Эллис закончил бриться, завернул бритву в полотенце и снова положил в ящик стола. Джейн вышла из душа, и теперь он встал под его струю. Мы прекратили разговаривать, отметил он про себя. Это глупо.
Пока он принимал душ, она сварила кофе. Он поспешно оделся в линялые джинсы и черную футболку, сев затем напротив нее за небольшой стол из красного дерева. Джейн разлила кофе по чашкам.
– Мне необходимо с тобой серьезно потолковать, – сказала она.
– Хорошо, – отозвался он. – Давай поговорим за обедом.
– А почему не сейчас?
– Сейчас у меня нет времени.
– День рождения Рахми важнее наших с тобой отношений?
– Само собой, нет. – Эллис с сожалением почувствовал нетерпение в своем тоне, и внутренний голос шепнул ему: «Веди себя помягче. Ты рискуешь потерять ее». – Но я дал обещание, а выполнять обещания тоже очень важно. И я не вижу большой разницы, поговорим мы с тобой сейчас или чуть позже.
Лицо Джейн приобрело напряженное, упрямое выражение, уже хорошо ему знакомое. Оно появлялось, когда она принимала какое-то решение, но кто-то стремился не дать ей сразу же осуществить его.
– Но вот для меня как раз очень важно, чтобы мы все обсудили именно сейчас.
На мгновение он испытал искушение рассказать ей правду немедленно. Но только это никак не вписывалось в его планы. Времени оставалось в обрез, его сознанием владели сейчас совершенно иные мысли, и он действительно не был готов к полной откровенности. Будет намного лучше все выложить позже, когда они оба смогут расслабиться, а у него появится возможность объявить ей, что его работа в Париже завершена. И потому он сказал:
– Мне кажется, ты поступаешь глупо, когда настаиваешь. Я не поддамся давлению. Пожалуйста, давай побеседуем позже. Сейчас мне пора бежать.
Он поднялся из-за стола.
Когда же он подошел к двери, услышал ее слова:
– Жан-Пьер попросил меня отправиться вместе с ним в Афганистан.

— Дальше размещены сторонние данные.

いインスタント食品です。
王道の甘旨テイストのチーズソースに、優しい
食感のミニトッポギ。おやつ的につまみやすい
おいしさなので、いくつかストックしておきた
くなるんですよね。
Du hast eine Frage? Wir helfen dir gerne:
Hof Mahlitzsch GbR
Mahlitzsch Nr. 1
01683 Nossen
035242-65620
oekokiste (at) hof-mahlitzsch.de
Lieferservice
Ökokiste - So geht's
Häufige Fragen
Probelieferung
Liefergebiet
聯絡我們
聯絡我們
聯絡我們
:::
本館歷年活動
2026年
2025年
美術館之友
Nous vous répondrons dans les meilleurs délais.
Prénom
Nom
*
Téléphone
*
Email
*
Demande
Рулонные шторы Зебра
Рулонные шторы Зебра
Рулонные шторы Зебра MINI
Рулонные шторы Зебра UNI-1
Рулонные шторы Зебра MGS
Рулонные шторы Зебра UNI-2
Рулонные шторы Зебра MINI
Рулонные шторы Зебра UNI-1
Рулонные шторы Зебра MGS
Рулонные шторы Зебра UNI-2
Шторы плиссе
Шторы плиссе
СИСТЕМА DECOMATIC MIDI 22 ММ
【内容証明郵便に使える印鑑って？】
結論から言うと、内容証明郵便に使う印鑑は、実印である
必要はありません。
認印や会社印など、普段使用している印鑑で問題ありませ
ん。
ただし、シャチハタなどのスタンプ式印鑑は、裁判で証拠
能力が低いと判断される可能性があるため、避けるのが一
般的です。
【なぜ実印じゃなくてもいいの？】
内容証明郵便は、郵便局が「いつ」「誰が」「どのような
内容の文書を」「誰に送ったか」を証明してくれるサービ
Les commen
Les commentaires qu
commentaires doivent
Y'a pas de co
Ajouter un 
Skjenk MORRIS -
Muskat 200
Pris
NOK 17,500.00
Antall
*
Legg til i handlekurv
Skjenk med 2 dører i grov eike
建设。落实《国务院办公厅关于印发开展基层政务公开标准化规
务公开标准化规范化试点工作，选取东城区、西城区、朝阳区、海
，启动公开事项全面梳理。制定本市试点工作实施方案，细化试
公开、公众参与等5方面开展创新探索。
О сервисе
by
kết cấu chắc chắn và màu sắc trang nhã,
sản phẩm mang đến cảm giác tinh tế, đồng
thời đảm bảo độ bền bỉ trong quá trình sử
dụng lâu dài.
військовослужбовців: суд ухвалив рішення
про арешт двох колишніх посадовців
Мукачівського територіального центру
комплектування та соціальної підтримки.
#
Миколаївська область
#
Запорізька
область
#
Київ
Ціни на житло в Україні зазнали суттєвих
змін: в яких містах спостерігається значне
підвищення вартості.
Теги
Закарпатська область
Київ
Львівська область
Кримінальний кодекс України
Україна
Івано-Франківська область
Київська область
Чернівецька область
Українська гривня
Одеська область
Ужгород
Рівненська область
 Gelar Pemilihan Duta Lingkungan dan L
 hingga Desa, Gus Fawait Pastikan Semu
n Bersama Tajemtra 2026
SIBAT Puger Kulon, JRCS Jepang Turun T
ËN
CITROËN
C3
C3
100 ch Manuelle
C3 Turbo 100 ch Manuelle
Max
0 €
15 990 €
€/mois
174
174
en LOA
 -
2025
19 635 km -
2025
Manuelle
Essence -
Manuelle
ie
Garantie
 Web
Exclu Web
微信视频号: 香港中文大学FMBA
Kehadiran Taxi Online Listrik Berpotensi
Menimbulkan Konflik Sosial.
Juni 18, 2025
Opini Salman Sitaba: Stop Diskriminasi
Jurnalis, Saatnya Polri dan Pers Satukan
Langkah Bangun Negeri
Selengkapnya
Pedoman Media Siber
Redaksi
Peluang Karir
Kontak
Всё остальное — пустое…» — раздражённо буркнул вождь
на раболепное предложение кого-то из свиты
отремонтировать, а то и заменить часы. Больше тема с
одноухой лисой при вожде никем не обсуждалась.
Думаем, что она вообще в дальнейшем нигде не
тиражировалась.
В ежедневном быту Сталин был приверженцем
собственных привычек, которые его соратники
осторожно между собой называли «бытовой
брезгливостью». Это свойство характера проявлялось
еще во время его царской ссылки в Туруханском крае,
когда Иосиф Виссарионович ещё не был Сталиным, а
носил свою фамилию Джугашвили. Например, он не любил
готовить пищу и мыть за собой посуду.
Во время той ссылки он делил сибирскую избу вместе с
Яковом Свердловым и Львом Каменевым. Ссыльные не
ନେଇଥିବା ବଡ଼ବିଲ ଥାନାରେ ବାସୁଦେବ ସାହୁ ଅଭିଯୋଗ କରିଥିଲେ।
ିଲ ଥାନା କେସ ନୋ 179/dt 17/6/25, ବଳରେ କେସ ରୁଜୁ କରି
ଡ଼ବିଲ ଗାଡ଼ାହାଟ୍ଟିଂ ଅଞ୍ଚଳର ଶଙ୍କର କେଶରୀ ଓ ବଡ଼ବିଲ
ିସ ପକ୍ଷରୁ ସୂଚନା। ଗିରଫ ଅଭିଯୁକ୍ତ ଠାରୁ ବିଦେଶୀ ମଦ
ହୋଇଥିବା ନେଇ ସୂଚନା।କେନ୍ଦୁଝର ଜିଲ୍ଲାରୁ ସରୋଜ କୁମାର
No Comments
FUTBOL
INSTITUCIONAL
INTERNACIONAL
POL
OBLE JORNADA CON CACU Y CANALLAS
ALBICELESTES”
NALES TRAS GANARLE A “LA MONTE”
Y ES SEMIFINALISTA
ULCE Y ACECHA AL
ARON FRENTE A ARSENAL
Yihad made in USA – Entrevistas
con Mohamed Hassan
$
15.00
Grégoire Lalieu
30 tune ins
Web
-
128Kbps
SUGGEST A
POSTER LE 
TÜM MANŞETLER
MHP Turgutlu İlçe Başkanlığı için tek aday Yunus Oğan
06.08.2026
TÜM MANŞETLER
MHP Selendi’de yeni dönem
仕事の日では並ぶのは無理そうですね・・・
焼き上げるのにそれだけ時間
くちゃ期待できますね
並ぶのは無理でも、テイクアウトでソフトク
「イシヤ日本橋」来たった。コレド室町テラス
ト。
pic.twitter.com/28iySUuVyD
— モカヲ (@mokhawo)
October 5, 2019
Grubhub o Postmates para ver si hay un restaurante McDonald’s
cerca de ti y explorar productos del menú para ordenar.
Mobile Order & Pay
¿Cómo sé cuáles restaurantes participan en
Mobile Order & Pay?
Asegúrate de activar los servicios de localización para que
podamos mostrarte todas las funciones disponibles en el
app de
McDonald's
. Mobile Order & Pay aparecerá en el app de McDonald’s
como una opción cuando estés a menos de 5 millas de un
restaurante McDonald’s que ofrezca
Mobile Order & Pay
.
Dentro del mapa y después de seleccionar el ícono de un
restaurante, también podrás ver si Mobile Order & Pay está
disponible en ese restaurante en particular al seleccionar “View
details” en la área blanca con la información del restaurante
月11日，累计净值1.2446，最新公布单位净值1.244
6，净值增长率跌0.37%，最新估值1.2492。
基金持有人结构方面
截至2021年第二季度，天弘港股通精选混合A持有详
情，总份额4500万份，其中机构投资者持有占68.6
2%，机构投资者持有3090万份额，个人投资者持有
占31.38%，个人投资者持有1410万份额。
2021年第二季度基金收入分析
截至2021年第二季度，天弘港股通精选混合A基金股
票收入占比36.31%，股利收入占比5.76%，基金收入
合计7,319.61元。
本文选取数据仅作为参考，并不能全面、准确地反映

Это прозвучало неожиданно, и Эллису понадобилось время, чтобы вникнуть в смысл сказанного.
– Ты говоришь серьезно? – спросил он с удивлением.
– Вполне серьезно.
Эллис знал, что Жан-Пьер влюблен в Джейн. Как и еще с полдюжины других мужчин: с такого рода женщиной это должно было произойти неизбежно. Но никто из них не был для него опасным соперником. По крайней мере, он сам так считал вплоть до этого момента. Он почти сразу оправился от минутной растерянности.
– Зачем тебе понадобилось посещать зону боевых действий в компании такого слюнтяя? – спросил он.
– Это не тема для шуток, – пылко сказала она. – Речь идет о моей жизни.
Он недоверчиво покачал головой.
– Ты не можешь уехать в Афганистан.
– Почему же?
– Хотя бы потому, что любишь меня.
– Да, но я не твоя собственность. Ты не вправе распоряжаться мной.
Его удовлетворило уже то, что она не ответила: «Нет, не люблю». Он посмотрел на часы. Действительно дурацкая ситуация. Всего лишь чуть позже он сможет рассказать ей все, что ей угодно будет узнать.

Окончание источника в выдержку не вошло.